初心者必見!ゴルフクラブの「慣性モーメント」ってなに?

ゴルフをしていればゴルフクラブの「慣性モーメント」という言葉を耳にしたこともあるのではないでしょうか。耳慣れない言葉であると思いますが、これはスコアを伸ばすために知っておいた方が良いです。ゴルフクラブの慣性モーメントとは具体的に何を示しているのでしょうか。

慣性モーメントって何?

物が回転運動を行うためには何かしらのエネルギーを加えてあげる必要があります。たとえばコマを回すためには手で軸を回転させる必要がありますが、この時必要となるパワー、もしくはエネルギーのことを慣性モーメントと言います。

慣性モーメントが大きければ大きいほど、物体を回転させるために必要となるエネルギーは大きくなることを意味しています。

こちらもコマを想像すると分かりやすいと思いますが、小さなコマは指先で少し捻じってあげるだけで回転させることが可能で、逆に超巨大なコマともなれば大人の力でも回すのが難しくなります。

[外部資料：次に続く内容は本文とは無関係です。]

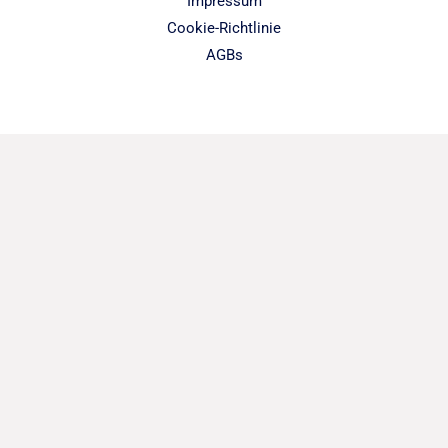
Impressum
Cookie-Richtlinie
AGBs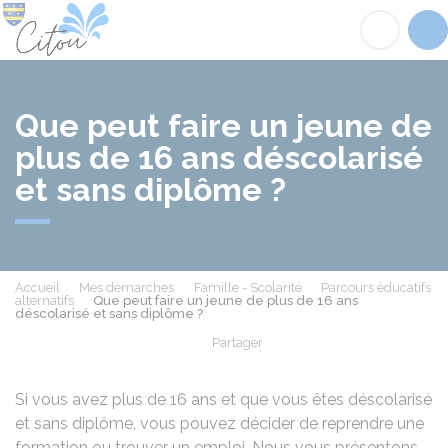
Citou
Acc
Que peut faire un jeune de
plus de 16 ans déscolarisé
et sans diplôme ?
Accueil
Mes démarches
Famille - Scolarité
Parcours éducatifs
alternatifs
Que peut faire un jeune de plus de 16 ans
déscolarisé et sans diplôme ?
Partager
Partager sur Facebook
Partager sur X - Twit
Partager sur
Par
Si vous avez plus de 16 ans et que vous êtes déscolarisé
et sans diplôme, vous pouvez décider de reprendre une
formation ou trouver un emploi. Nous vous présentons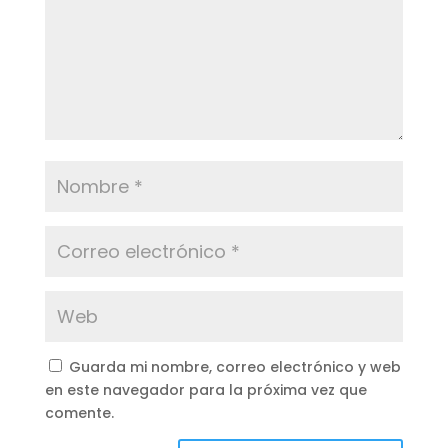
Guarda mi nombre, correo electrónico y web
en este navegador para la próxima vez que
comente.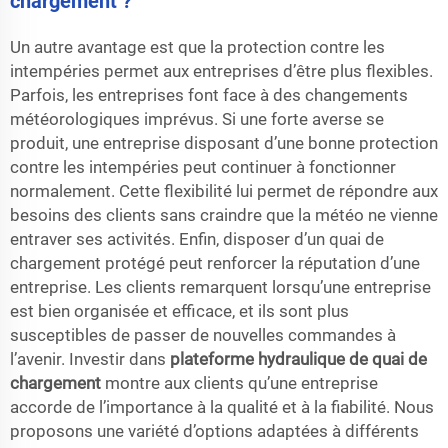
chargement ?
Un autre avantage est que la protection contre les
intempéries permet aux entreprises d’être plus flexibles.
Parfois, les entreprises font face à des changements
météorologiques imprévus. Si une forte averse se
produit, une entreprise disposant d’une bonne protection
contre les intempéries peut continuer à fonctionner
normalement. Cette flexibilité lui permet de répondre aux
besoins des clients sans craindre que la météo ne vienne
entraver ses activités. Enfin, disposer d’un quai de
chargement protégé peut renforcer la réputation d’une
entreprise. Les clients remarquent lorsqu’une entreprise
est bien organisée et efficace, et ils sont plus
susceptibles de passer de nouvelles commandes à
l’avenir. Investir dans
plateforme hydraulique de quai de
chargement
montre aux clients qu’une entreprise
accorde de l’importance à la qualité et à la fiabilité. Nous
proposons une variété d’options adaptées à différents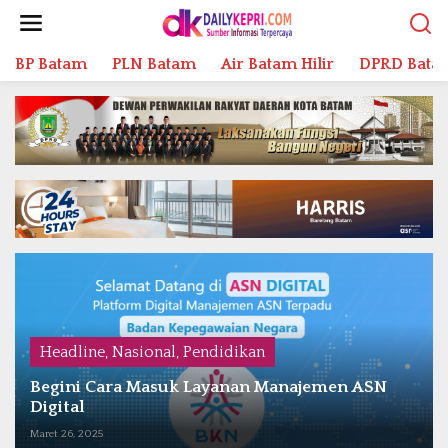
L
e
w
BP Batam
PLN Batam
Air Batam Hilir
DPRD Bata
a
t
i
k
e
k
o
n
t
e
n
Headline
,
Nasional
,
Pendidikan
Begini Cara Masuk Layanan Manajemen ASN
Digital
Maret 26, 2025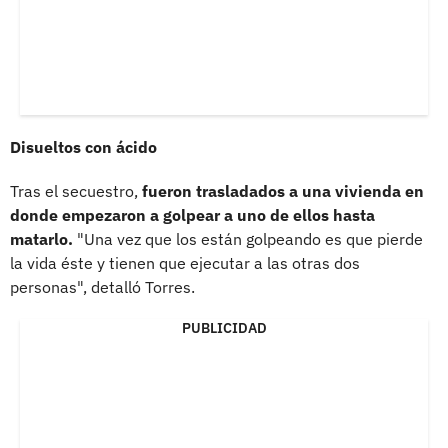
Disueltos con ácido
Tras el secuestro,
fueron trasladados a una vivienda en
donde empezaron a golpear a uno de ellos hasta
matarlo.
"Una vez que los están golpeando es que pierde
la vida éste y tienen que ejecutar a las otras dos
personas", detalló Torres.
PUBLICIDAD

この考え方はゴルフにも取り入れられており、特にゴルフクラブの振りにくさを表す値(MOI)として近年着目されています。

ゴルフクラブの「慣性モーメント」とは

ドライバーを振った時に、「このドライバーは振り心地が良い」「このドライバーは振りにくいな」といった感想を持ったことのある人も多いと思いますが、このように持ったドライバーによって振りやすさが異なるのは、ゴルフクラブの慣性モーメントの値が異なることに起因します。

ゴルフクラブのヘッド部分が大きくなればなるほどスウィング時に大きなエネルギーが必要となるわけですので、自分の力に合ったクラブを選ぶことが肝要となります。

慣性モーメントの値が表記されているクラブやドライバーもあり、自分にどの程度の長さ、重さのクラブが合っているのかは試しに振らせていただいた上で自分なりに判断してみて、どのくらいの値のものが自分に合っているのか、覚えていくことをお勧めします。

ネック軸周り慣性モーメントとヘッド左右慣性モーメント

慣性モーメントは一言に「振りにくさ」や「振り心地」といった表現をしましたが、もう少し詳しく見ていきたいならばネック軸周り慣性モーメントやヘッド左右慣性モーメントについても覚えておきたいところです。

それではそれぞれの慣性モーメントについて見ていきましょう。

1:ヘッド左右慣性モーメント

ヘッド左右慣性モーメントはフェースのスイートエリアの広さを表しています。スイートエリアが広ければその分ミスショットも減らすことができることは容易に想像できると思います。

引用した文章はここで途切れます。